## DATA SHOWN:

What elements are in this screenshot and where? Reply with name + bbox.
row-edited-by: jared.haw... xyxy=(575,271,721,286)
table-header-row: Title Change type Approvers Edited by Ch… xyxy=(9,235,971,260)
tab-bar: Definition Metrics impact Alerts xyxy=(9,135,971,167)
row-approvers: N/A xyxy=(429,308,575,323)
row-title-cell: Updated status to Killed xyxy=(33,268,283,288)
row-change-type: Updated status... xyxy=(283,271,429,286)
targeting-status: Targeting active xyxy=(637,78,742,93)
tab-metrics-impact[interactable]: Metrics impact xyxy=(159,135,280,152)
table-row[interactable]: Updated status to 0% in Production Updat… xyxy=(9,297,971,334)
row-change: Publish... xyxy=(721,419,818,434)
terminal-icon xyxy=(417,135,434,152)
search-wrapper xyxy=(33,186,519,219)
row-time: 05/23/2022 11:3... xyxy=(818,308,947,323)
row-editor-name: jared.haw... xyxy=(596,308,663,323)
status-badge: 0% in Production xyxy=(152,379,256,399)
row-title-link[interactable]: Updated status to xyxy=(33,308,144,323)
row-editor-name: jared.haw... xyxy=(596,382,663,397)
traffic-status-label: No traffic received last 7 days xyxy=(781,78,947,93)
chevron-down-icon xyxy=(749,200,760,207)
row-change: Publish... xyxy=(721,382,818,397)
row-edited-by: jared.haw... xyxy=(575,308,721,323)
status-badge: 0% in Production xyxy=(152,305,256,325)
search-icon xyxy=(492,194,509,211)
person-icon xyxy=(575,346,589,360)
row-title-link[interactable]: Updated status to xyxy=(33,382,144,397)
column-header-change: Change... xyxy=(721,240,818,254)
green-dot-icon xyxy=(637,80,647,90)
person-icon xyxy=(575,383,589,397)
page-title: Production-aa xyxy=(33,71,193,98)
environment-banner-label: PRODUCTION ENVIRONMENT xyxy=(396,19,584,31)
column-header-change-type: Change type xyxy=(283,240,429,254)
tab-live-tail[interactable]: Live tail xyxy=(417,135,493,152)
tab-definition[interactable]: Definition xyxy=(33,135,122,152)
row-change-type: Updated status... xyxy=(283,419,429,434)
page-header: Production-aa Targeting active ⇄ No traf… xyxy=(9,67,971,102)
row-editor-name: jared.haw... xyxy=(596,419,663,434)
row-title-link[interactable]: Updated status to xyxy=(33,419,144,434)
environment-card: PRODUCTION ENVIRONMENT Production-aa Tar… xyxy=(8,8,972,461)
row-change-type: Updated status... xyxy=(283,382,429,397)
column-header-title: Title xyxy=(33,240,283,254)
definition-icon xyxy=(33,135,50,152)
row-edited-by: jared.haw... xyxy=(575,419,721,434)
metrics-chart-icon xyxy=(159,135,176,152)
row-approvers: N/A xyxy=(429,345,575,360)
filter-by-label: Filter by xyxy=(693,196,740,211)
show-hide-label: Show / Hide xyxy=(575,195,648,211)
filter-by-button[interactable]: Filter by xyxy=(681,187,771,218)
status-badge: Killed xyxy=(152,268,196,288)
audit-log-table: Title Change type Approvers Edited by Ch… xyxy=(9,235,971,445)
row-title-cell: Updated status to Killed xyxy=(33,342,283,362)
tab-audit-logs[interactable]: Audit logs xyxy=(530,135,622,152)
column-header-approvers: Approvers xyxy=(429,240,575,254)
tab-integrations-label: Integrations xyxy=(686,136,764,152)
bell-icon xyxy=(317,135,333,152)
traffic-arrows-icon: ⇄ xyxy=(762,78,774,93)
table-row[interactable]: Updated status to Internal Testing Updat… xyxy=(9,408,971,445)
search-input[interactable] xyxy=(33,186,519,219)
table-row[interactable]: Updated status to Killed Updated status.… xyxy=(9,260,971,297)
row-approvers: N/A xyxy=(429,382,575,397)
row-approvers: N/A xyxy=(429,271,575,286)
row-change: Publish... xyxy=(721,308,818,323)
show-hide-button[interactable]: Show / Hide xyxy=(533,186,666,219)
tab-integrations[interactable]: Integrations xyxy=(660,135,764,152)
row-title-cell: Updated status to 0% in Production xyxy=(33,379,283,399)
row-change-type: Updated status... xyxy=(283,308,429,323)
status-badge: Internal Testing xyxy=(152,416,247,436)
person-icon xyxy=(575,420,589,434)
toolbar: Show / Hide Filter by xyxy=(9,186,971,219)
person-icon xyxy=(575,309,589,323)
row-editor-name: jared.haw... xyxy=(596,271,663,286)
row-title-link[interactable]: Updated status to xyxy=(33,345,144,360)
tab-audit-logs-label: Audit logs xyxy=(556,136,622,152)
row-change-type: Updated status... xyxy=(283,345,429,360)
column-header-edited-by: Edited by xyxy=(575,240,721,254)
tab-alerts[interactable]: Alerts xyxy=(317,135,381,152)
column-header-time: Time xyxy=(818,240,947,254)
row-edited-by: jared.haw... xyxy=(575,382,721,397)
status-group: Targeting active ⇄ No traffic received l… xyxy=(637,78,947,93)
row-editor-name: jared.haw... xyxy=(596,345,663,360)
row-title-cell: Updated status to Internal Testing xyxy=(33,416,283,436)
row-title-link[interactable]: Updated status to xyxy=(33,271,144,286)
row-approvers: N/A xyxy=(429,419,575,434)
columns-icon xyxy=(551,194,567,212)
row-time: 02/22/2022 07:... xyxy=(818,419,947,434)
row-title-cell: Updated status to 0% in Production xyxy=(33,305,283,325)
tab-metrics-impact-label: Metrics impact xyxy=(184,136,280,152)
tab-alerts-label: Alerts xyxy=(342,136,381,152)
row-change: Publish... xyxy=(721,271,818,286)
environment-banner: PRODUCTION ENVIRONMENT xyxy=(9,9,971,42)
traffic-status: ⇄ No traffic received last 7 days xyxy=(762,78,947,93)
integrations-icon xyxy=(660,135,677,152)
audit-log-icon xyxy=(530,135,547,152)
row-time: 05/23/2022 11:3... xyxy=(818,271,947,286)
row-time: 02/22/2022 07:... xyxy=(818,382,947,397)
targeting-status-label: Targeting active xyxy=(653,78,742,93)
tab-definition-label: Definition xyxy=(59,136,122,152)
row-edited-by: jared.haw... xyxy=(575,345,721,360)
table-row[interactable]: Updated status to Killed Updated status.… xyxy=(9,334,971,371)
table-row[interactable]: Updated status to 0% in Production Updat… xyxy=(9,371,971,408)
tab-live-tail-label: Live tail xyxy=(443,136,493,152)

## WHAT IS NEEDED:
Every line of the listing should be printed again exactly.

## ANSWER:
What elements are in this screenshot and where? Reply with name + bbox.
row-edited-by: jared.haw... xyxy=(575,271,721,286)
table-header-row: Title Change type Approvers Edited by Ch… xyxy=(9,235,971,260)
tab-bar: Definition Metrics impact Alerts xyxy=(9,135,971,167)
row-approvers: N/A xyxy=(429,308,575,323)
row-title-cell: Updated status to Killed xyxy=(33,268,283,288)
row-change-type: Updated status... xyxy=(283,271,429,286)
targeting-status: Targeting active xyxy=(637,78,742,93)
tab-metrics-impact[interactable]: Metrics impact xyxy=(159,135,280,152)
table-row[interactable]: Updated status to 0% in Production Updat… xyxy=(9,297,971,334)
row-change: Publish... xyxy=(721,419,818,434)
terminal-icon xyxy=(417,135,434,152)
search-wrapper xyxy=(33,186,519,219)
row-time: 05/23/2022 11:3... xyxy=(818,308,947,323)
row-editor-name: jared.haw... xyxy=(596,308,663,323)
status-badge: 0% in Production xyxy=(152,379,256,399)
row-title-link[interactable]: Updated status to xyxy=(33,308,144,323)
row-editor-name: jared.haw... xyxy=(596,382,663,397)
traffic-status-label: No traffic received last 7 days xyxy=(781,78,947,93)
chevron-down-icon xyxy=(749,200,760,207)
row-change: Publish... xyxy=(721,382,818,397)
row-edited-by: jared.haw... xyxy=(575,308,721,323)
status-badge: 0% in Production xyxy=(152,305,256,325)
search-icon xyxy=(492,194,509,211)
person-icon xyxy=(575,346,589,360)
row-title-link[interactable]: Updated status to xyxy=(33,382,144,397)
column-header-change: Change... xyxy=(721,240,818,254)
green-dot-icon xyxy=(637,80,647,90)
person-icon xyxy=(575,383,589,397)
page-title: Production-aa xyxy=(33,71,193,98)
environment-banner-label: PRODUCTION ENVIRONMENT xyxy=(396,19,584,31)
column-header-change-type: Change type xyxy=(283,240,429,254)
tab-live-tail[interactable]: Live tail xyxy=(417,135,493,152)
tab-definition[interactable]: Definition xyxy=(33,135,122,152)
row-change-type: Updated status... xyxy=(283,419,429,434)
page-header: Production-aa Targeting active ⇄ No traf… xyxy=(9,67,971,102)
row-editor-name: jared.haw... xyxy=(596,419,663,434)
row-title-link[interactable]: Updated status to xyxy=(33,419,144,434)
environment-card: PRODUCTION ENVIRONMENT Production-aa Tar… xyxy=(8,8,972,461)
row-change-type: Updated status... xyxy=(283,382,429,397)
column-header-title: Title xyxy=(33,240,283,254)
definition-icon xyxy=(33,135,50,152)
row-edited-by: jared.haw... xyxy=(575,419,721,434)
metrics-chart-icon xyxy=(159,135,176,152)
row-approvers: N/A xyxy=(429,345,575,360)
filter-by-label: Filter by xyxy=(693,196,740,211)
show-hide-label: Show / Hide xyxy=(575,195,648,211)
filter-by-button[interactable]: Filter by xyxy=(681,187,771,218)
status-badge: Killed xyxy=(152,268,196,288)
audit-log-table: Title Change type Approvers Edited by Ch… xyxy=(9,235,971,445)
row-title-cell: Updated status to Killed xyxy=(33,342,283,362)
tab-audit-logs[interactable]: Audit logs xyxy=(530,135,622,152)
column-header-approvers: Approvers xyxy=(429,240,575,254)
tab-integrations-label: Integrations xyxy=(686,136,764,152)
bell-icon xyxy=(317,135,333,152)
traffic-arrows-icon: ⇄ xyxy=(762,78,774,93)
table-row[interactable]: Updated status to Internal Testing Updat… xyxy=(9,408,971,445)
search-input[interactable] xyxy=(33,186,519,219)
table-row[interactable]: Updated status to Killed Updated status.… xyxy=(9,260,971,297)
row-approvers: N/A xyxy=(429,382,575,397)
row-approvers: N/A xyxy=(429,271,575,286)
row-change: Publish... xyxy=(721,308,818,323)
show-hide-button[interactable]: Show / Hide xyxy=(533,186,666,219)
tab-integrations[interactable]: Integrations xyxy=(660,135,764,152)
row-title-cell: Updated status to 0% in Production xyxy=(33,379,283,399)
row-change-type: Updated status... xyxy=(283,308,429,323)
status-badge: Internal Testing xyxy=(152,416,247,436)
person-icon xyxy=(575,420,589,434)
toolbar: Show / Hide Filter by xyxy=(9,186,971,219)
person-icon xyxy=(575,309,589,323)
row-editor-name: jared.haw... xyxy=(596,271,663,286)
row-title-link[interactable]: Updated status to xyxy=(33,345,144,360)
tab-audit-logs-label: Audit logs xyxy=(556,136,622,152)
row-change-type: Updated status... xyxy=(283,345,429,360)
column-header-edited-by: Edited by xyxy=(575,240,721,254)
tab-alerts[interactable]: Alerts xyxy=(317,135,381,152)
column-header-time: Time xyxy=(818,240,947,254)
row-edited-by: jared.haw... xyxy=(575,382,721,397)
status-group: Targeting active ⇄ No traffic received l… xyxy=(637,78,947,93)
row-editor-name: jared.haw... xyxy=(596,345,663,360)
row-title-cell: Updated status to Internal Testing xyxy=(33,416,283,436)
row-title-link[interactable]: Updated status to xyxy=(33,271,144,286)
row-approvers: N/A xyxy=(429,419,575,434)
columns-icon xyxy=(551,194,567,212)
row-time: 02/22/2022 07:... xyxy=(818,419,947,434)
row-title-cell: Updated status to 0% in Production xyxy=(33,305,283,325)
tab-metrics-impact-label: Metrics impact xyxy=(184,136,280,152)
tab-alerts-label: Alerts xyxy=(342,136,381,152)
row-change: Publish... xyxy=(721,271,818,286)
environment-banner: PRODUCTION ENVIRONMENT xyxy=(9,9,971,42)
traffic-status: ⇄ No traffic received last 7 days xyxy=(762,78,947,93)
integrations-icon xyxy=(660,135,677,152)
audit-log-icon xyxy=(530,135,547,152)
row-time: 05/23/2022 11:3... xyxy=(818,271,947,286)
row-time: 02/22/2022 07:... xyxy=(818,382,947,397)
targeting-status-label: Targeting active xyxy=(653,78,742,93)
tab-definition-label: Definition xyxy=(59,136,122,152)
row-edited-by: jared.haw... xyxy=(575,345,721,360)
table-row[interactable]: Updated status to Killed Updated status.… xyxy=(9,334,971,371)
table-row[interactable]: Updated status to 0% in Production Updat… xyxy=(9,371,971,408)
tab-live-tail-label: Live tail xyxy=(443,136,493,152)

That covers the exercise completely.